Les chinois autour figent en m'ignorant mais je sais que ça me juge.

Et avec raison.

Une jeune étudiante remonte son masque chirurgical et s'enferme le museau pour ne pas s'asphyxier avec les effluves pestilentielles de mes bas sales.

Ça pu tellement que ça goûte.

Je suis gêné. Et mal à l'aise.

Et avec raison.

Je remet donc rapidement mes souliers, en tournant le dos à mes voisins d'alcôve.

Voilà.

C'est ainsi donc que je dormi : avec mes odeurs à concourir, enfermées dans mes godasses, sous une couverture qui a un jour été bien plus blanche.

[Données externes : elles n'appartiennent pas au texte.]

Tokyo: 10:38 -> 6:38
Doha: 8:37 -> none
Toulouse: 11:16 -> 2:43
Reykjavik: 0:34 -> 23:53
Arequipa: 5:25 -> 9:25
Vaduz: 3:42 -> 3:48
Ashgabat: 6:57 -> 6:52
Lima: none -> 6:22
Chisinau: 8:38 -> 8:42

Je crois bien que c'est la première fois que je dort une nuit complète avec mes souliers

par obligation.



5 mars



Je m'arrête à Kunming d'abord dans l'espoir de faire du lavage (enfin)... mais surtout parce que je dois transférer de train ici.

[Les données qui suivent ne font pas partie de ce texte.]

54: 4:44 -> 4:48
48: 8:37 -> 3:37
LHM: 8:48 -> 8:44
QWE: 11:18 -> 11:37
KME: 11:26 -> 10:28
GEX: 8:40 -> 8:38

Bingo pour le lavage, et aussi pour le billet de train.

Je commence à être fièrement talentueux avec mes dessins de couchettes que je montre muet aux bureaux de tickets dans les gares.

Ce sera une autre longue nuit dans le train: 24 heures cette fois, de Kunming à Chengdu.

En trois jours, j'aurai parcouru plus de 1950 kilomètres.

Le territoire chinois est immense. Parcourir de longues distances est inévitable.

Il faut donc faire de grandes enjambées.



Note à Moi-Même:

La tomate est un fruit. Il est donc normal ici de la mettre dans les jus de fruits et non ceux de légumes.